__What you have to do__
From the data below, return all lines holding the string "Lillian".

__Data shown__
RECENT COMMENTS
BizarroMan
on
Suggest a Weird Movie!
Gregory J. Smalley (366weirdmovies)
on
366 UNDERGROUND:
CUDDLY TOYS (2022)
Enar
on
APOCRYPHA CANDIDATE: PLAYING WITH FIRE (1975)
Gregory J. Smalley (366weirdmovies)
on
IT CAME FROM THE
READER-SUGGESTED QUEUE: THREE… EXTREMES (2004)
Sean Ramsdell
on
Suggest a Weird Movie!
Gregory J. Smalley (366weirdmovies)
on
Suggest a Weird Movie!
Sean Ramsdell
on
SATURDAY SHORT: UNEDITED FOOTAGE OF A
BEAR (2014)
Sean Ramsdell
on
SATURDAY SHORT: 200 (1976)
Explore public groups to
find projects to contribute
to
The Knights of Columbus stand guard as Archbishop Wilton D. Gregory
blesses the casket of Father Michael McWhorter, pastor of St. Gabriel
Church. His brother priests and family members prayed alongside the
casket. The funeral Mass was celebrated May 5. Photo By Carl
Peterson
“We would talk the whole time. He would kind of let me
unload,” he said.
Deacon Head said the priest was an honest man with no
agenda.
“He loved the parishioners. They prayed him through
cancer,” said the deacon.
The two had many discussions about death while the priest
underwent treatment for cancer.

--

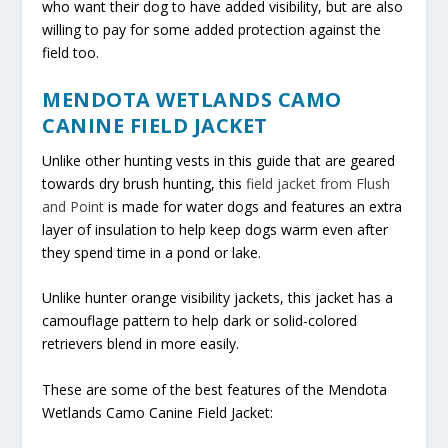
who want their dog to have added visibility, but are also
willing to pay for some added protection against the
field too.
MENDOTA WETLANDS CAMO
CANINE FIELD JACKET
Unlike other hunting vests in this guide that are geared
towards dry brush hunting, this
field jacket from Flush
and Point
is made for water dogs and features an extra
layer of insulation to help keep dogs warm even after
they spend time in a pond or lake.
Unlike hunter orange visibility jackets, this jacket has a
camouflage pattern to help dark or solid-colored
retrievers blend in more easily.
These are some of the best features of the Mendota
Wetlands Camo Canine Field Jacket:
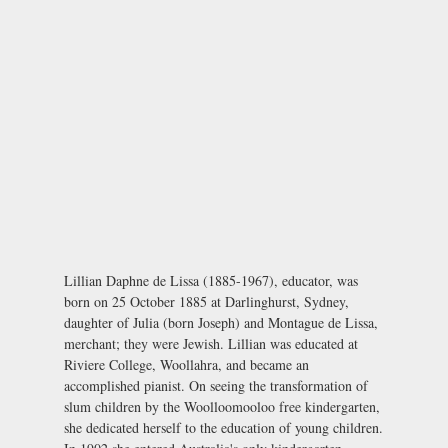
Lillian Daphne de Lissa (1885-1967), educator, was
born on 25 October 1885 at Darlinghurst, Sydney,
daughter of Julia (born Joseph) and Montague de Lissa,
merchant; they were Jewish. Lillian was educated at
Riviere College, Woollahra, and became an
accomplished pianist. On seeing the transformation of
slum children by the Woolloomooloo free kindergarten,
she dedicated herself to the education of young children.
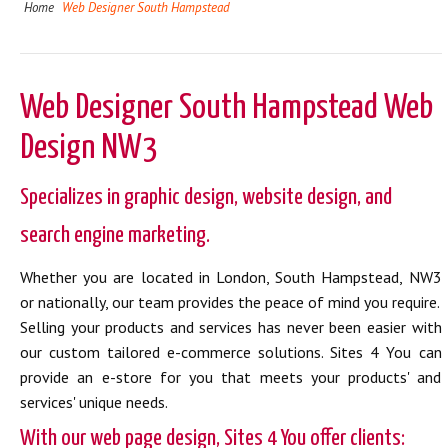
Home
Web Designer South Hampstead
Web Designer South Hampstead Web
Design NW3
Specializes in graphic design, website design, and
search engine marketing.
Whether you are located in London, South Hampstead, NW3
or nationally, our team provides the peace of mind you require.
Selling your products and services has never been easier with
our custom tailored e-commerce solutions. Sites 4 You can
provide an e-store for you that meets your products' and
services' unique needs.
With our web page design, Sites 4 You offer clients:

__Solution to this exercise__
Lillian Daphne de Lissa (1885-1967), educator, was
merchant; they were Jewish. Lillian was educated at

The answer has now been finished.